Le gouvernement français a dressé, ce mercredi, un bilan détaillé des opérations d’évacuation de ses ressortissants depuis le Moyen-Orient. Si près de 20 000 personnes ont déjà regagné le territoire national, les autorités déploient de nouveaux moyens logistiques pour faciliter le retour des citoyens encore sur place.
En marge du compte rendu hebdomadaire du Conseil des ministres, Maud Bregeon, porte-parole du gouvernement et ministre déléguée chargée de l’Énergie, a précisé l’organisation de ces rapatriements. L’État a affrété des vols spéciaux, coordonnés par le ministère des Affaires étrangères et celui des Transports, ayant permis le retour de 2 000 personnes. Une priorité a été accordée aux profils vulnérables, notamment les enfants, les femmes enceintes et les patients sous traitement médical.
Parallèlement, la relance des liaisons commerciales entre le Moyen-Orient et la France, opérée à la demande du gouvernement, a facilité le voyage de 17 000 autres ressortissants. Au total, un peu moins de 20 000 Français ont ainsi pu être exfiltrés à ce jour.
Pour répondre aux besoins de ceux qui se trouvent toujours dans la région, une nouvelle phase du dispositif a été annoncée.

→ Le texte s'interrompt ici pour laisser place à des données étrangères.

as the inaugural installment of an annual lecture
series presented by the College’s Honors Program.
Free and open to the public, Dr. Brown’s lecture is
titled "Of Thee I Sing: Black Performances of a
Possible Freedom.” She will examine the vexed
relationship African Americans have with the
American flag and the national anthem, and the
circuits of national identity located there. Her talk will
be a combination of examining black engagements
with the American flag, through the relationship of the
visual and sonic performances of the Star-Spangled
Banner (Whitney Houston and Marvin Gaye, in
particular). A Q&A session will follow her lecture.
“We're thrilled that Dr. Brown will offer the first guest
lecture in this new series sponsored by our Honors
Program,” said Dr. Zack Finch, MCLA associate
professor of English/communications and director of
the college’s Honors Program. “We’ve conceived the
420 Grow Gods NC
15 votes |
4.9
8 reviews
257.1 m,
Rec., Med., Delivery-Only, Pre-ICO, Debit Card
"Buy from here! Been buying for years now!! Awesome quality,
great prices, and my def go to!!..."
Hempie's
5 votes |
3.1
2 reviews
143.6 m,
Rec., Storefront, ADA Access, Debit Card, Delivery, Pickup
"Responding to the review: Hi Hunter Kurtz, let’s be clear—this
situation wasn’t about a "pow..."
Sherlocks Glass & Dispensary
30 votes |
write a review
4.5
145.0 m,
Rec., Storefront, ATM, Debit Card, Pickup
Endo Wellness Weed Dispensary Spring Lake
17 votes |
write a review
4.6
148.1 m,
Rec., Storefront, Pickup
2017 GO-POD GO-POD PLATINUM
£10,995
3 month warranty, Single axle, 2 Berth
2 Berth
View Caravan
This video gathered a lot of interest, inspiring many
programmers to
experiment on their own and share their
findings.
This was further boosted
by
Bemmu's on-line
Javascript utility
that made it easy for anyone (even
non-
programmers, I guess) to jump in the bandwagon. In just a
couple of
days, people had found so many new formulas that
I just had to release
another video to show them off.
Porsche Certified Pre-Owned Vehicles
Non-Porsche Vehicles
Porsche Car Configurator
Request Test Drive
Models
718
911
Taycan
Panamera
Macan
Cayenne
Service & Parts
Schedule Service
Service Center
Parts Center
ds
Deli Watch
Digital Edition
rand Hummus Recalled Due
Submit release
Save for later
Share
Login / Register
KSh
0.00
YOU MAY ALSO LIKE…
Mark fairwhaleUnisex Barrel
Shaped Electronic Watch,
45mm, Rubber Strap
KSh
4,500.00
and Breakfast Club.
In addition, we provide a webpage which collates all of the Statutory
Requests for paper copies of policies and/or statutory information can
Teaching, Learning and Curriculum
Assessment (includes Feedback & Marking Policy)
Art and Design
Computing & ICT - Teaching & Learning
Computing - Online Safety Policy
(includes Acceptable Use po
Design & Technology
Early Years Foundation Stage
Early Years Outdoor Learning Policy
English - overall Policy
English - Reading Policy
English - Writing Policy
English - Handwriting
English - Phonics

Selon les informations rapportées par l’agence Anadolu, 30 000 sièges d’avions seront rendus disponibles dès la semaine prochaine sur les axes reliant le Moyen-Orient à la France. Cette offre capacitaire vise à accélérer la dynamique de retour déjà engagée.
Lors de son intervention, Maud Bregeon a rappelé l’antériorité de cette mobilisation. Le Quai d’Orsay avait en effet été le premier ministère à affréter un vol dédié au rapatriement de ses ressortissants, dès les premières heures ayant suivi le déclenchement du conflit.